Rules are made for a reason — mostly to keep everyone honest. For example, if you want to vote in Nigeria, you’re expected to have a permanent voter’s card (PVC). You simply cannot vote without it.
And if you want to appear on the ballot as a candidate for any political office, there are requirements you need to clear. They’re nothing extreme like sacrificing your firstborn child or dancing naked at the cemetery on a full moon night.
They’re basic things like not being a criminal, being the right age (you can be too young to run) and submitting the right documents to prove you’re who you say you are.
Nigerian politicians are notorious for misplacing these documents, especially the certificates that prove they went to school.
President Buhari is perhaps the poster boy of certificate scandals in Nigeria because it wasn’t enough to deny him the country’s highest political office. But he is, by far, not the only perpetrator of the missing certificate trend.

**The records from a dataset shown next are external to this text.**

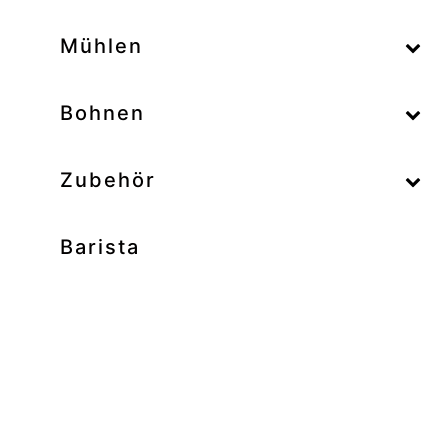
–
Mühlen
–
Bohnen
Zubehör
Barista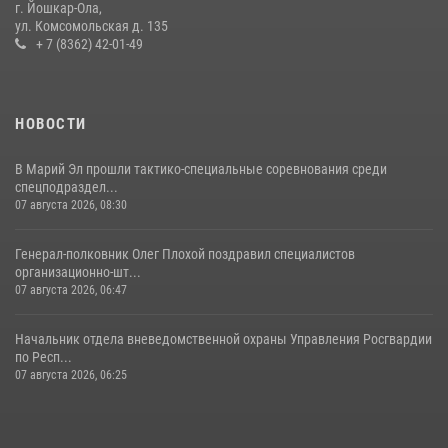
г. Йошкар-Ола,
11 июля 2026, 06:20
9
1
ул. Комсомольская д. 135
+ 7 (8362) 42-01-49
В Йошкар-Оле росгвардейцы приняли участие в торжествах,
посвященных дню памяти небесного покровителя ведомства
(видео)
НОВОСТИ
28 июля 2026, 11:52
16
1
В Марий Эл прошли тактико-специальные соревнования среди
спецподраздел...
07 августа 2026, 08:30
Генерал-полковник Олег Плохой поздравил специалистов
организационно-шт...
07 августа 2026, 06:47
Начальник отдела вневедомственной охраны Управления Росгвардии
по Респ...
07 августа 2026, 06:25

With the 2023 general elections in full swing, there’s a new batch of politicians who have a problem presenting their certificates. Who are they?
The irony of Buhari handing over power to another president with a shifty history with certificates is pretty loud, but that’s a possibility in 2023. The candidate of the All Progressives Congress (APC), Bola Tinubu, told INEC his primary and secondary school certificates went missing while he was in exile to escape the claws of General Sani Abacha’s military government.

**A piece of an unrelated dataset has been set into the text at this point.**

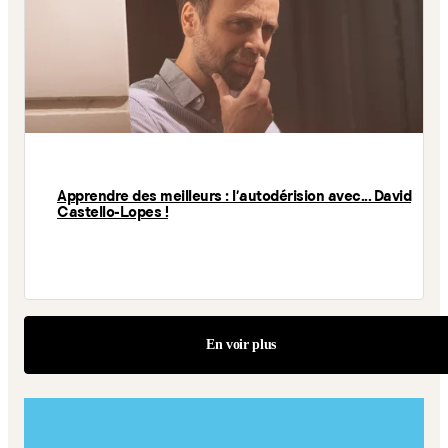
Apprendre des meilleurs : l'autodérision avec... David
Castello-Lopes !
En voir plus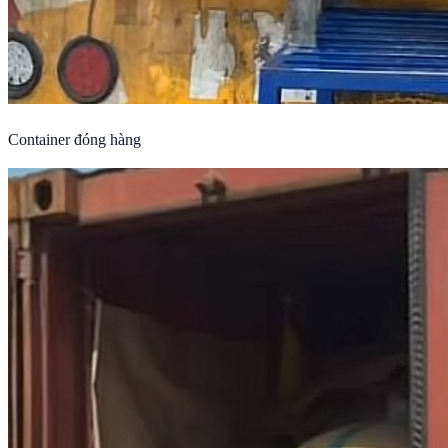
Container đóng hàng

The omission won’t affect his candidacy as he’s submitted his university certificate which is above the minimum requirement of School Certificate level. But something does smell.

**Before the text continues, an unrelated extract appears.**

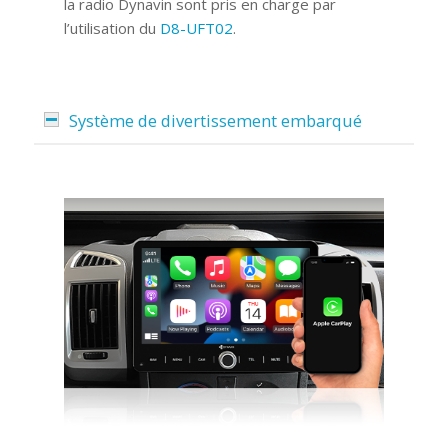
la radio Dynavin sont pris en charge par
l’utilisation du
D8-UFT02
.
Système de divertissement embarqué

Birds of a feather do flock together because Tinubu’s running mate, Kabiru Masari, also failed to submit original primary and secondary school certificates to INEC.
His story is he lost the certificates somewhere in Abuja in January 2021 and has been unable to retrieve them. He submitted an affidavit instead.
Ifeanyi Okowa, the vice-presidential candidate of the People’s Democratic Party (PDP), has his own certificate drama. In place of a West African School Certificate (WASC), the current Delta State governor submitted an
excuse affidavit. He said he lost his certificate and asked INEC to take his word for it that he had an outstanding result.
Malik Ado Ibrahim
The presidential candidate of the Young Progressives Party (YPP) told INEC he lost his original BSc. certificate while in transit from Kaduna to Abuja in July 2021. We imagine it involved a high-speed chase and gravity-defying stunts that ended in a ball of fire.
And the certificates were lost forever
The trend of Nigerian politicians with missing certificates is a worrying one that’s lasted for too long. Not only does it call into question the integrity of the potential public servant, it ridicules the country’s electoral process.
Politicians aren’t doing enough to obtain certified true copies of their lost certificates because the system is not making that demand of them, and that has to change.
If systems don’t work as they should, what’s the point of having them?